Referring to the drawing there is shown a structure in accordance with the present invention, generally referred to by reference numeral 10. A plurality of axial load piles 12, preferably at least 3 in number, are driven into the sea floor 14 to a suitable depth to provide an adequate resistance against the environmental forces, primarily wind and wave, which may occur. As illustrated, the piles extend upwardly from the sea floor beyond the water's surface 16.
A platform 18 which provides the necessary working space for the drilling and producing operations and which may also provide housing and office space for the crew is situated above the water line beyond the height of the maximum anticipated storm sea.

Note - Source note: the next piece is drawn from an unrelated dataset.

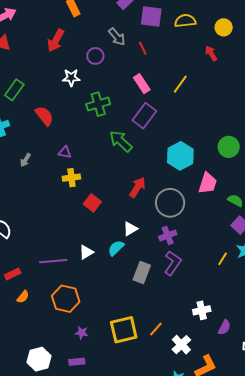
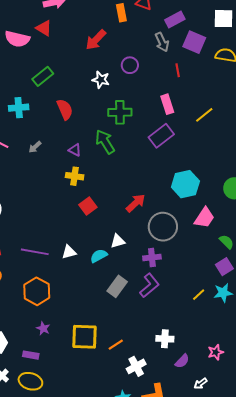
gray arrow: (117, 37) -> (162, 42), moved
green arrow: (121, 141) -> (105, 142), moved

A plurality of sleeves 20 are rigidly attached in any conventional manner to the platform 18 and extend vertically downward over each of the axial piles. Preferably, the sleeves will extend below the water line at least 75% of the distance to the sea floor. The sleeves are also preferably cross braced with stiffening trusses 22 substantially along their underwater lengths.

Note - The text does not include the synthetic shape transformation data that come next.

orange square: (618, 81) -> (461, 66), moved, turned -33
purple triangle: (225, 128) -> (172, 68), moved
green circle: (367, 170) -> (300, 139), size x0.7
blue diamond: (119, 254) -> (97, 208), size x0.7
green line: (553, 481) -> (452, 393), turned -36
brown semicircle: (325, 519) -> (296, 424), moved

Bearings 24 are provided between the sleeves 20 and the piles 12 to facilitate relative axial movement therebetween. The bearings may be of any suitable and conventional design to lower the frictional forces which would otherwise develop and provide lateral support to the axial piles. Under the conditions of use, the bearings should preferably be designed as a permanent system which will not require replacement during the life of the structure. Where this is not possible, sufficient access should be provided to the components to the bearing system so that it is possible to replace critical elements with minimum dismantling of adjacent components.
Preferably 101-105% of the weight of the entire structure, including the platform and its associated equipment, and excluding the shear piles, will be supported by buoyancy chambers 26 conventionally affixed to the sleeves beneath the water line. Buoyancy chambers 26 provide a righting moment to the tower whenever it sways from a true vertical orientation due to environmental forces. These chambers should be compartmented so that unexpected sealing failures will not unduly burden the foundation pilings.
Normally two sets of buoyant chambers will be used for the structure's tow and installation at the drilling site. The chambers provided for supporting the lower portion of the sleeves during transportation may be flooded to submerge the structure, removed, or shifted towards the upper end of the unit.
The upper end of each axial pile extends through its associated sleeve as shown in the drawing and is connected by cross arms 28 to pistons 30. Each piston is housed in a hydraulic cylinder 32 affixed to the platform in a load bearing relationship. Preferably at least one cylinder attached to each axial pile is serviced with hydraulic fluid via lines from a single fluid reservoir housed in the platform. As shown in the drawing, line 34 provides a flow path for hydraulic fluid from reservoir 36 to the outer cylinders and line 38 provides a flow path for hydraulic fluid from reservoir 40 to the inner cylinders.
The excess buoyant force over the weight of the platform and sleeves is counterbalanced by tension in the axial piling through the hydraulic cylinders, fluid and pistons. This system gives the overall structure the desired degree of compliancy of rotation about the sea floor, but resists platform heave or vertical motion.
To provide additional lateral support, skirt piles 42 may be installed in the sea floor near the base of the platform. Vertically slidable sleeves 44 transmit lateral loads from the skirt piles through a truss 46 rigidly affixed to sleeves 20. Bearings 48 may be inserted between the skirt piles 42 and sleeves 44 to facilitate relative axial movement.
While use of the hydraulic means as set forth above is preferred for coupling the structure sleeves and platform to the axial load piles, it is within the spirit and skill of this invention to use conventional mechanical systems to accomplish the same end.